The Department of Education (DepEd) stated on Friday that a report revealing that the majority of Filipino children fall below basic competency levels is a “problem.”
Education Undersecretary Nepomuceno Malaluan said in a Teleradyo interview that they appreciate the findings and take it as a challenge. He stated that they welcome this as a challenge because the findings show that they are far behind.

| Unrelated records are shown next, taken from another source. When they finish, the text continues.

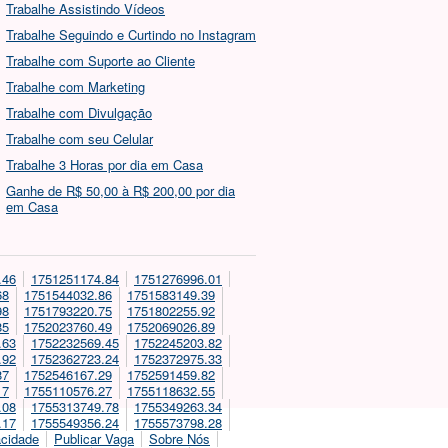
Trabalhe Assistindo Vídeos
Trabalhe Seguindo e Curtindo no Instagram
Trabalhe com Suporte ao Cliente
Trabalhe com Marketing
Trabalhe com Divulgação
Trabalhe com seu Celular
Trabalhe 3 Horas por dia em Casa
Ganhe de R$ 50,00 à R$ 200,00 por dia
em Casa
.46
1751251174.84
1751276996.01
68
1751544032.86
1751583149.39
98
1751793220.75
1751802255.92
85
1752023760.49
1752069026.89
.63
1752232569.45
1752245203.82
.92
1752362723.24
1752372975.33
87
1752546167.29
1752591459.82
17
1755110576.27
1755118632.55
.08
1755313749.78
1755349263.34
.17
1755549356.24
1755573798.28
acidade
Publicar Vaga
Sobre Nós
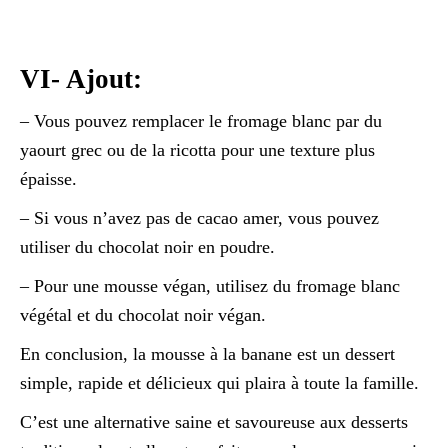
VI- Ajout:
– Vous pouvez remplacer le fromage blanc par du
yaourt grec ou de la ricotta pour une texture plus
épaisse.
– Si vous n’avez pas de cacao amer, vous pouvez
utiliser du chocolat noir en poudre.
– Pour une mousse végan, utilisez du fromage blanc
végétal et du chocolat noir végan.
En conclusion, la mousse à la banane est un dessert
simple, rapide et délicieux qui plaira à toute la famille.
C’est une alternative saine et savoureuse aux desserts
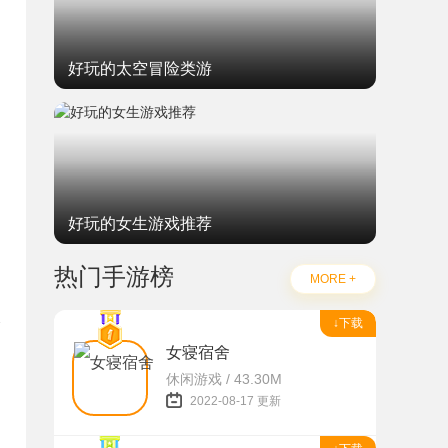
好玩的太空冒险类游
好玩的女生游戏推荐
热门手游榜
MORE +
↓下载
女寝宿舍
休闲游戏 / 43.30M
题
2022-08-17 更新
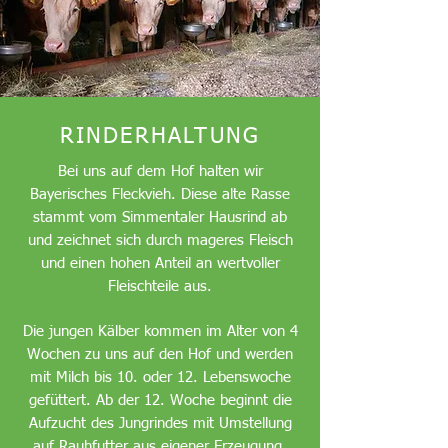
RINDERHALTUNG
Bei uns auf dem Hof halten wir
Bayerisches Fleckvieh. Diese alte Rasse
stammt vom Simmentaler Hausrind ab
und zeichnet sich durch mageres Fleisch
und einen hohen Anteil an wertvoller
Fleischteile aus.
Die jungen Kälber kommen im Alter von 4
Wochen zu uns auf den Hof und werden
mit Milch bis 10. oder 12. Lebenswoche
gefüttert. Ab der 12. Woche beginnt die
Aufzucht des Jungrindes mit Umstellung
auf Rauhfutter aus eigener Erzeugung.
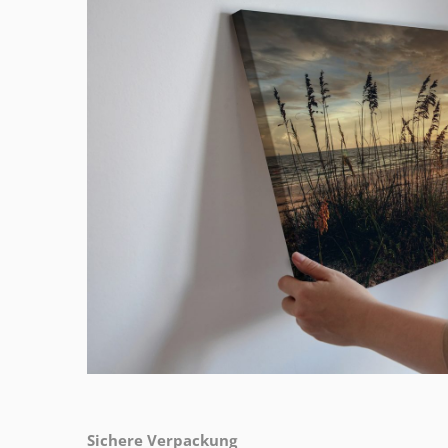
Sichere Verpackung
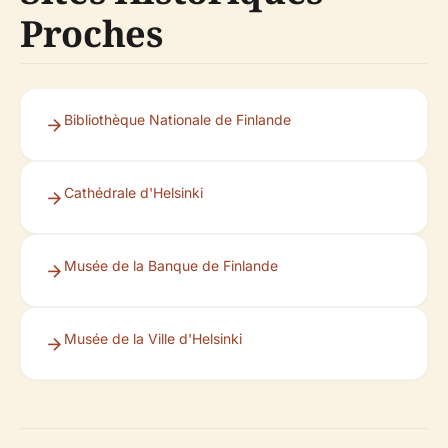
Proches
Bibliothèque Nationale de Finlande
Cathédrale d'Helsinki
Musée de la Banque de Finlande
Musée de la Ville d'Helsinki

He went on to say that if literacies are measured by worldwide norms, we are at the bottom.
The report was previously regarded as “disturbing and frightening” by Malacanang.
He did, however, criticize the World Bank’s handling of the report, claiming that the Washington-based lender did not provide the agency with an advance copy or an opportunity to review the study before it was made public.
In addition, there is no mention in this research of the reform initiatives we are pursuing in the Department of Education, which they are well aware of.
The World Bank report, according to Malaluan, “lacks understanding that the difficulty in education quality is a result of historical growth.”
Undersecretary Nepmuceno added , “We are as much a partner in addressing the challenge of the quality of education and we hope they will also acknowledge the things that are already being done.
According to the Palace, a World Bank report on Filipino students’ low competency should be investigated.
According to the survey, almost 80% of Filipino children do not meet the basic competency requirements for their grade levels.
Among the 79 countries that participated in the Program for International Student Assessment, the Philippines was ranked lowest in reading and second to last in science and mathematics.
In the fourth-grade assessment of the Trends in International Mathematics and Science Study, the country came in last among 58 countries in both mathematics and science.
In the Southeast Asia Primary Learning Metrics in 2019, the Philippines was also in the bottom half of the six countries in reading, mathematics, and writing literacy.